▸ **The problem**
The reply should contain the full listing exactly as written and no pictures at all.

▸ **Recorded information**
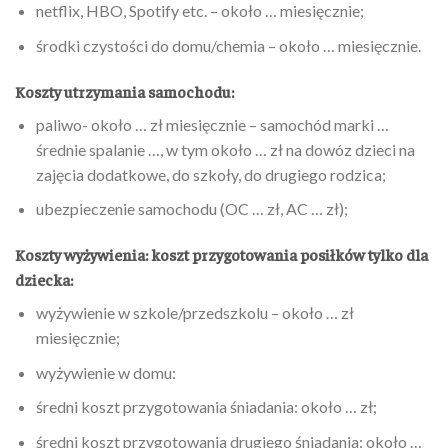
netflix, HBO, Spotify etc. – około … miesięcznie;
środki czystości do domu/chemia – około … miesięcznie.
Koszty utrzymania samochodu:
paliwo-
około … zł miesięcznie – samochód marki …
średnie spalanie …, w tym około … zł na dowóz dzieci na
zajęcia dodatkowe, do szkoły, do drugiego rodzica;
ubezpieczenie samochodu (OC … zł, AC … zł);
Koszty wyżywienia: koszt przygotowania posiłków tylko dla
dziecka:
wyżywienie w szkole/przedszkolu – około … zł
miesięcznie;
wyżywienie w domu:
średni koszt przygotowania śniadania: około … zł;
średni koszt przygotowania drugiego śniadania: około …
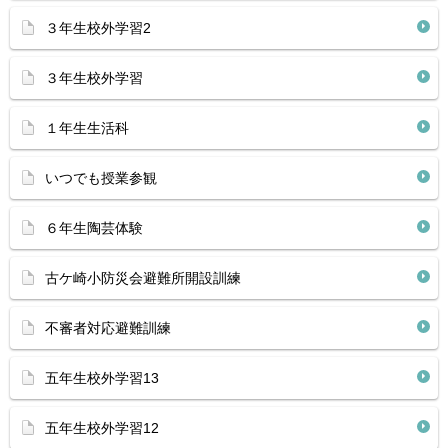
３年生校外学習2
３年生校外学習
１年生生活科
いつでも授業参観
６年生陶芸体験
古ケ崎小防災会避難所開設訓練
不審者対応避難訓練
五年生校外学習13
五年生校外学習12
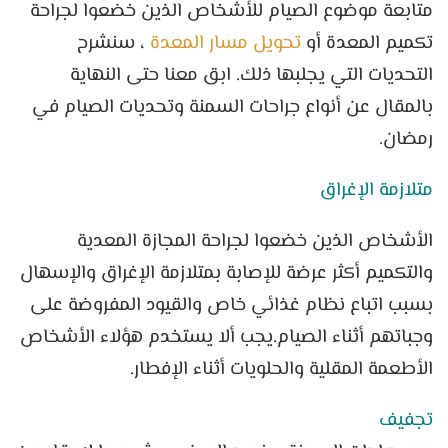
متابعة موضوع الصيام للأشخاص الذين خضعوا لجراحة
تكميم المعدة أو
تحويل مسار المعدة
، سنشرح
التحديات التي يجلبها ذلك. ابق معنا حتى النهاية
بالمقال عن أنواع جراحات السمنة وتحديات الصيام في
رمضان.
متلازمة الإغراق
الأشخاص الذين خضعوا لجراحة المجازة المعدية
والتكميم أكثر عرضة للإصابة بمتلازمة الإغراق والإسهال
بسبب اتباع نظام غذائي خاص والقيود المفروضة على
وجباتهم أثناء الصيام.يجب ألا يستخدم هؤلاء الأشخاص
الأطعمة المقلية والحلويات أثناء الإفطار.
تجفيف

▸ **Task answer**
netflix, HBO, Spotify etc. – około … miesięcznie;
środki czystości do domu/chemia – około … miesięcznie.
Koszty utrzymania samochodu:
paliwo-
około … zł miesięcznie – samochód marki …
średnie spalanie …, w tym około … zł na dowóz dzieci na
zajęcia dodatkowe, do szkoły, do drugiego rodzica;
ubezpieczenie samochodu (OC … zł, AC … zł);
Koszty wyżywienia: koszt przygotowania posiłków tylko dla
dziecka:
wyżywienie w szkole/przedszkolu – około … zł
miesięcznie;
wyżywienie w domu:
średni koszt przygotowania śniadania: około … zł;
średni koszt przygotowania drugiego śniadania: około …
３年生校外学習2
３年生校外学習
１年生生活科
いつでも授業参観
６年生陶芸体験
古ケ崎小防災会避難所開設訓練
不審者対応避難訓練
五年生校外学習13
五年生校外学習12
متابعة موضوع الصيام للأشخاص الذين خضعوا لجراحة
تكميم المعدة أو
تحويل مسار المعدة
، سنشرح
التحديات التي يجلبها ذلك. ابق معنا حتى النهاية
بالمقال عن أنواع جراحات السمنة وتحديات الصيام في
رمضان.
متلازمة الإغراق
الأشخاص الذين خضعوا لجراحة المجازة المعدية
والتكميم أكثر عرضة للإصابة بمتلازمة الإغراق والإسهال
بسبب اتباع نظام غذائي خاص والقيود المفروضة على
وجباتهم أثناء الصيام.يجب ألا يستخدم هؤلاء الأشخاص
الأطعمة المقلية والحلويات أثناء الإفطار.
تجفيف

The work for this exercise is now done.